Subject: Computer Science and Mathematics - Computer Vision and Graphics

1. Introduction

The multiclass classification problem is one of the most common and important tasks in modern machine and deep learning applications in various fields [1,2,3,4,5]. One of such areas is medicine, where the solution of such problems allows improving the systems of diagnostics, rehabilitation, and the life quality support of patients. Currently, there are numerous works devoted to using of neural networks for solving classification problems in medicine.

For example, the classification of cancer on pathological images of cervical tissues using deep learning algorithms was considered by Pan Huang, et al. in [6]. The authors used ResNet50 [7], DenseNet12, Inception_v3 [8] and VGGNet19 [9] for an almost balanced dataset consisted of 468 RGB images, including 150 normal, 85 low-grade squamous intraepithelial lesions, and 104 high-grade squamous intraepithelial lesions. Swaraj and Verma in [10] solved the COVID-19 classification problem on chest X-ray images. The dataset consisted of 15371 posterior-to-anterior chest x-ray images. The authors used LeNet [11], VGG-16 [12], ResNet-50, AlexNet [13], Xception [14] and Inception_v3 architectures as deep learning models for training. As a result, LeNet showed an accuracy of 74.75% on a validation dataset, AlexNet - 70.04%, ResNet-50 - 75.71%, VGG-16 - 87.34%, Inception_v3 - 84.29%, Xception - 67.76%. State of arts algorithms are also used for solving actual medical problems. For example, works [15,16] provide an overview of the application of transformers models for solving various medical problems related to the analysis of medical images. The types of problems that can be solved by transformers models, their architecture and metrics were considered. The paper [17] states the approach of applying transformers to solving the problem of classifying medical images of the stage of chronic venous disease for self-diagnosis of a patient by using the image of the patient’s legs.

Deep learning algorithms are used to solve classification problems in other areas of science and technology too. Gangsar and Tiwari in [18] studied a vibration and current monitoring for effective fault prediction in an induction motor by using multiclass support vector machine (MSVM) algorithms. Ceyhan et al. in [19] shared the results of experiments aimed at classifying wheat varieties using deep learning methods, which made it possible to create a new approach for such classification, which can be used in industry, including on equipment with low memory/small computing power.

Despite the widespread use of deep learning methods, their training faces several challenges. So, one of the critical problems in multiclass classification tasks is the imbalance of the dataset. This is especially important when using contemporary pre-trained neural networks which were mentioned before, where, in fact, the last layers of the neural network are retrained. With an unbalanced dataset, the error of relating an object to the correct class increases, which cannot always be eliminated by changing the training parameters of a neural network.

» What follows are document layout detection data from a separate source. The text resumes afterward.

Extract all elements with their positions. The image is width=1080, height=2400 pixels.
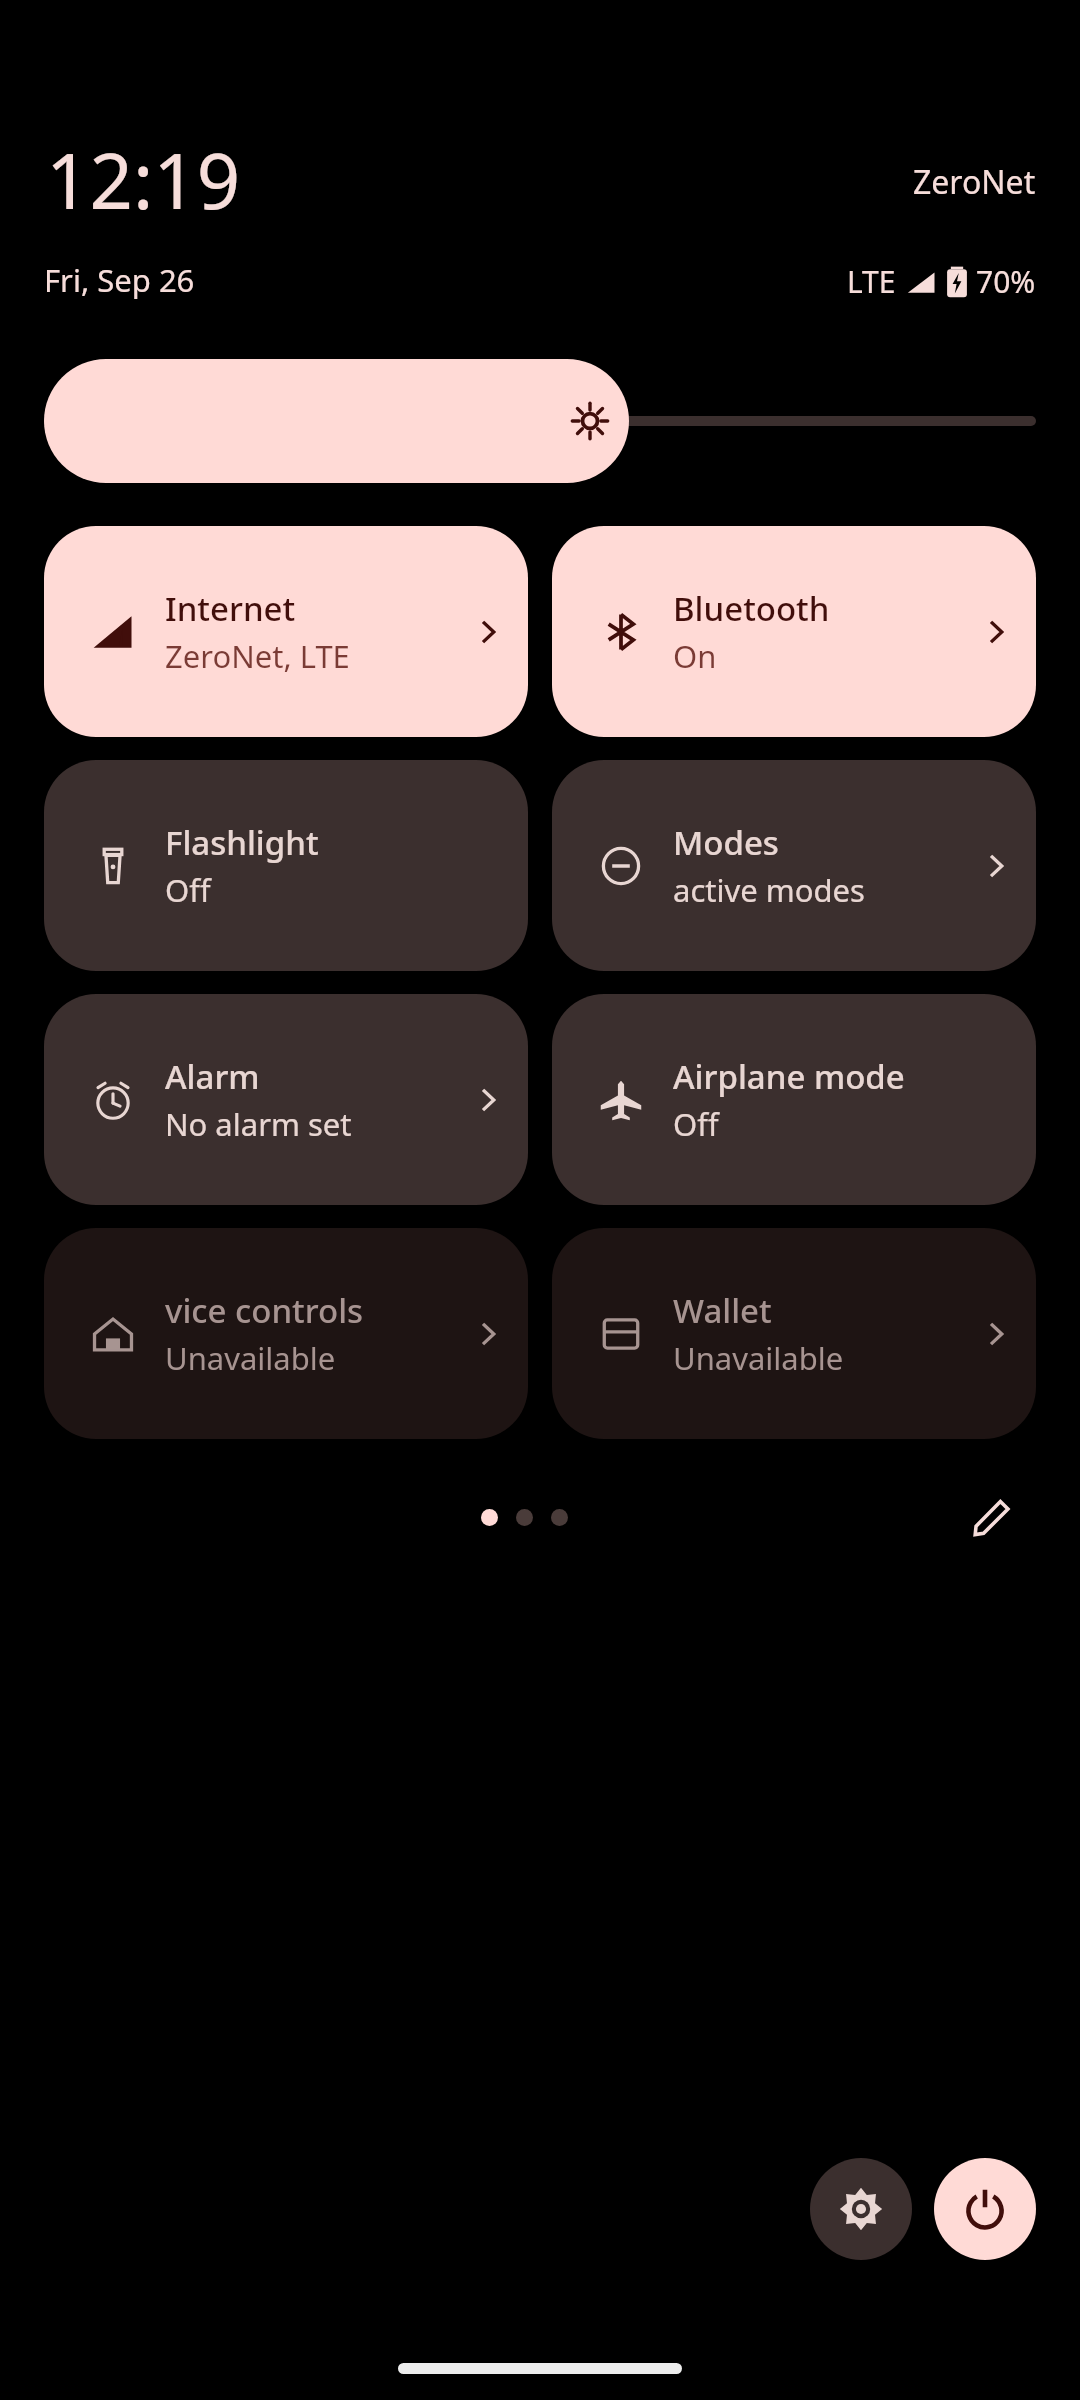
staticText: Fri, Sep 26 <box>44 259 195 301</box>
staticText: Off <box>673 1103 719 1145</box>
staticText: Bluetooth <box>673 586 830 631</box>
button[interactable] <box>44 359 1036 483</box>
button[interactable]: Flashlight <box>44 760 528 971</box>
button[interactable]: Bluetooth <box>552 526 1036 737</box>
button[interactable]: Airplane mode <box>552 994 1036 1205</box>
staticText: Off <box>165 869 211 911</box>
staticText: ZeroNet, LTE <box>165 635 350 677</box>
staticText: Alarm <box>165 1054 260 1099</box>
staticText: Unavailable <box>673 1337 844 1379</box>
staticText: Unavailable <box>165 1337 336 1379</box>
staticText: Wallet <box>673 1288 772 1333</box>
button[interactable]: Settings <box>810 2158 912 2260</box>
button[interactable]: vice controls <box>44 1228 528 1439</box>
staticText: ZeroNet <box>913 160 1036 204</box>
staticText: Flashlight <box>165 820 319 865</box>
button[interactable]: Internet <box>44 526 528 737</box>
staticText: 70% <box>976 261 1036 302</box>
button[interactable]: Power <box>934 2158 1036 2260</box>
button[interactable]: Modes <box>552 760 1036 971</box>
staticText: 12:19 <box>46 128 241 232</box>
button[interactable]: Edit tiles <box>964 1489 1020 1545</box>
staticText: No alarm set <box>165 1103 352 1145</box>
staticText: LTE <box>847 261 896 302</box>
staticText: Airplane mode <box>673 1054 905 1099</box>
staticText: On <box>673 635 717 677</box>
button[interactable]: Wallet <box>552 1228 1036 1439</box>
staticText: Modes <box>673 820 779 865</box>
staticText: Internet <box>165 586 296 631</box>
staticText: active modes <box>673 869 865 911</box>
button[interactable]: Alarm <box>44 994 528 1205</box>
staticText: vice controls <box>165 1288 364 1333</box>
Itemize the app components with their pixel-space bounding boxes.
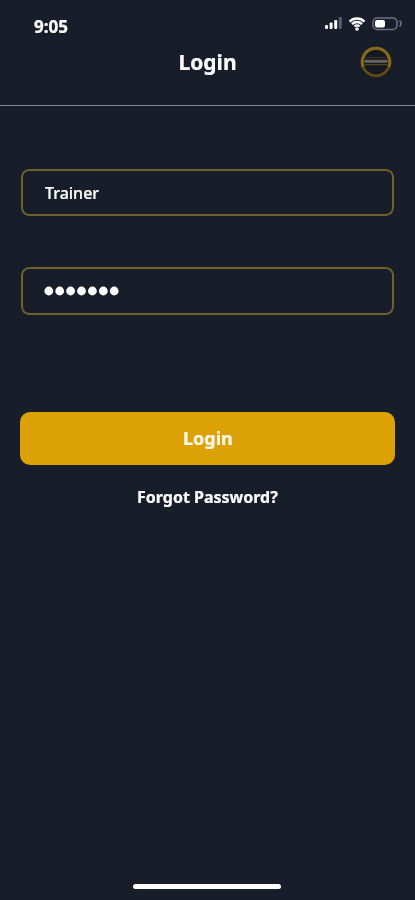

There are a number of works devoted to various techniques for increasing the metrics of training models on an unbalanced dataset. A possible way to improve the quality of the classification is to change the number of objects in the dataset by data augmentation, data mining, etc. It is commonly said that data augmentation can substantially increase the values of training metrics. The authors of article [20] propose the modified VGG16 model for classification pneumonia X-rays images. Presented IVGG13 model trained on augmented dataset produced good metrics with the F1-measure compared with the best convolutional neural networks for medical image recognition. At a time when COVID-19 was the most common in the world, Jain et al. [21] presented an approach to form of a classifier neural network for COVID-19 diagnoses by X-ray images. This approach contained 4 phases including data augmentation. As it was shown in [22], the strategy of training used with data augmentation techniques that avoid overfitting problems on ConvNets shows the best results.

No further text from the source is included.